Phil Elmassian

Biographical details
- Born: April 28, 1951 (age 74) Wellesley, Massachusetts, U.S.

Playing career
- 1971–1974: William & Mary
- Position: Defensive back

Coaching career (HC unless noted)
- 1974–1975: William & Mary (QB/RB)
- 1976–1978: Richmond (QB/RB)
- 1979–1982: Ferrum (DC)
- 1983: East Carolina (DB)
- 1984: Minnesota (DB)
- 1985–1986: Virginia Tech (DB)
- 1987–1990: Virginia (DB)
- 1991–1992: Syracuse (DB)
- 1993–1994: Virginia Tech (DC)
- 1995: Washington (assistant)
- 1996: Boston College (DC)
- 1997–1999: Wisconsin (DB)
- 2000: LSU (DC)
- 2001: West Virginia (DC)
- 2002: Marshall (LB)
- 2003: Purdue (DB)
- 2004–2007: Nebraska (DB)
- 2008: Louisiana–Monroe (DC)
- 2009–2010: Illinois State (DC)
- 2011: Purdue (LB)
- 2012–2013: UMass (DC)
- 2014: Ferrum (DC)

= Phil Elmassian =

American football player and coach (born 1951)

Phil Elmassian (/ɛlˈmeɪʃən/ el-MAY-shən; born April 28, 1951) is a retired American football coach. His last job was as the defensive coordinator for Ferrum College.

==Playing career==
Elmassian was a two-year starter on the Wellesley High School football team. After graduating, he went on the play college football at Ferrum Junior College for Hank Norton transferring after two seasons to William and Mary under coach Lou Holtz where he played defensive back.

==Coaching career==

Elmassian began his coaching career at his alma mater William and Mary in 1974, serving two seasons as the running backs and quarterbacks coach. He then moved to Richmond where he spent three seasons (1976–1978) as the running backs and quarterbacks coach for the Spiders. From 1979 to 1982 Elmassian earned his first defensive coordinator position at Ferrum College, which was classified as a junior college at that time. From 1983 to 1992 Elmassian spent time at East Carolina, Minnesota, Virginia Tech, Virginia and Syracuse as a secondary coach. In 1993 Elmassian garnered his first defensive coordinator job at a major football college at Virginia Tech.
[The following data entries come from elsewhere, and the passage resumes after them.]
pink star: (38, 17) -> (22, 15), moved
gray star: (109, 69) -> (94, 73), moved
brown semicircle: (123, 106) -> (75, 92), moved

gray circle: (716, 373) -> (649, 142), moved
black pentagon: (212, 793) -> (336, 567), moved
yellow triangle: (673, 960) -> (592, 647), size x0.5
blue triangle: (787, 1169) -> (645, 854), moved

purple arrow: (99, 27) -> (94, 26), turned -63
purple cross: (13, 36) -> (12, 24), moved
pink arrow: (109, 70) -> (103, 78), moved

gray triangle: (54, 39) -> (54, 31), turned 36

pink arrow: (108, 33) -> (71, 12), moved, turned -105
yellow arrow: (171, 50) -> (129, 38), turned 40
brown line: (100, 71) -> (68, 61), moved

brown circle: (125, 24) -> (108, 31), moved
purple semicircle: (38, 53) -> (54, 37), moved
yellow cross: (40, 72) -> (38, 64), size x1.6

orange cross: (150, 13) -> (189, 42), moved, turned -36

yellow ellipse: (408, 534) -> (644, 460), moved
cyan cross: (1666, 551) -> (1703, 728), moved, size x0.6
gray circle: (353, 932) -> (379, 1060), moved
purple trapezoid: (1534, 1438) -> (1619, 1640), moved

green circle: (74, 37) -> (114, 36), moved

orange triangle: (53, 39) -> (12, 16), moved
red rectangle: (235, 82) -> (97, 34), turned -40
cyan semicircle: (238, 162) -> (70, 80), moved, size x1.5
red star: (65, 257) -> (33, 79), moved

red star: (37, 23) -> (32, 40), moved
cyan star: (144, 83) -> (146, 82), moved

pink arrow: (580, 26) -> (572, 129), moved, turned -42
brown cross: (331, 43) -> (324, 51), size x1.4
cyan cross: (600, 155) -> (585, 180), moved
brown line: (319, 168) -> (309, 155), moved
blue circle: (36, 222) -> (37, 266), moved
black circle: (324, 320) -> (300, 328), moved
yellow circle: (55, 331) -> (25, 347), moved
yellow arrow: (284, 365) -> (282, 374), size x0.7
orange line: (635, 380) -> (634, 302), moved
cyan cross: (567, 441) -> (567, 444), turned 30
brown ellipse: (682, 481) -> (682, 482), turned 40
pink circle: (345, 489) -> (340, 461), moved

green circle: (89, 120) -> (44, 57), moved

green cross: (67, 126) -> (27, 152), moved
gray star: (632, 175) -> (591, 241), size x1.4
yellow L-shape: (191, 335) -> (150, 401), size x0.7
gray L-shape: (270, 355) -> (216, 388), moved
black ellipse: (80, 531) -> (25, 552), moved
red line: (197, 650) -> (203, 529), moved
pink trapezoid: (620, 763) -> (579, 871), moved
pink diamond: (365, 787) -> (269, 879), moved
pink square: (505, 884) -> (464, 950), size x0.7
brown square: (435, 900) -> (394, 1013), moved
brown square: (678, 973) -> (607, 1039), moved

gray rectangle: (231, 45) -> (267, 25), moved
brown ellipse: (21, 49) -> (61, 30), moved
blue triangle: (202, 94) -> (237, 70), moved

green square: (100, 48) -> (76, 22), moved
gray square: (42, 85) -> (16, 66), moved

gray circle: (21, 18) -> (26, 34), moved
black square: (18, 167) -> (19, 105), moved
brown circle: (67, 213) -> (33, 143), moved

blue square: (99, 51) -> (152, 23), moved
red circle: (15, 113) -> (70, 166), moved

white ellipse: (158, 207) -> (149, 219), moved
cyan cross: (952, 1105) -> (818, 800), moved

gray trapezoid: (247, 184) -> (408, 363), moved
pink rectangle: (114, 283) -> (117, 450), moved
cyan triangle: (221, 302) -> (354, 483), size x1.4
He held the position for 2 seasons before serving as the Boston College defensive coordinator from 1995 to 1996. From 1997 to 1999 Elmassian served as the secondary coach at Wisconsin, during his stint at Wisconsin the Badgers ranked first in the nation in scoring defense in 1998 and fifth in the nation in 1999. Elmassian was the defensive coordinator for LSU in 2000 and West Virginia in 2001. Between the 2002 and 2007 seasons, Elmassian was a position coach at Marshall, Purdue and Nebraska. Elmassian next spent one season in 2008 at Louisiana-Monroe as its defensive coordinator before serving two years (2009–2010) as the defensive coordinator for Illinois State. Elmassian then went back to Purdue for one season in 2011 to serve as linebackers coach for the Boilermakers. In 2012, Elmassian was named defensive coordinator for head coach Charley Molnar's staff at UMass. Elmassian was fired after the 2013 season. He then returned to Ferrum College to serve as defensive coordinator in 2014 where he resigned for health reasons toward the end of the season. He now assists on a sport's radio show in Roanoke.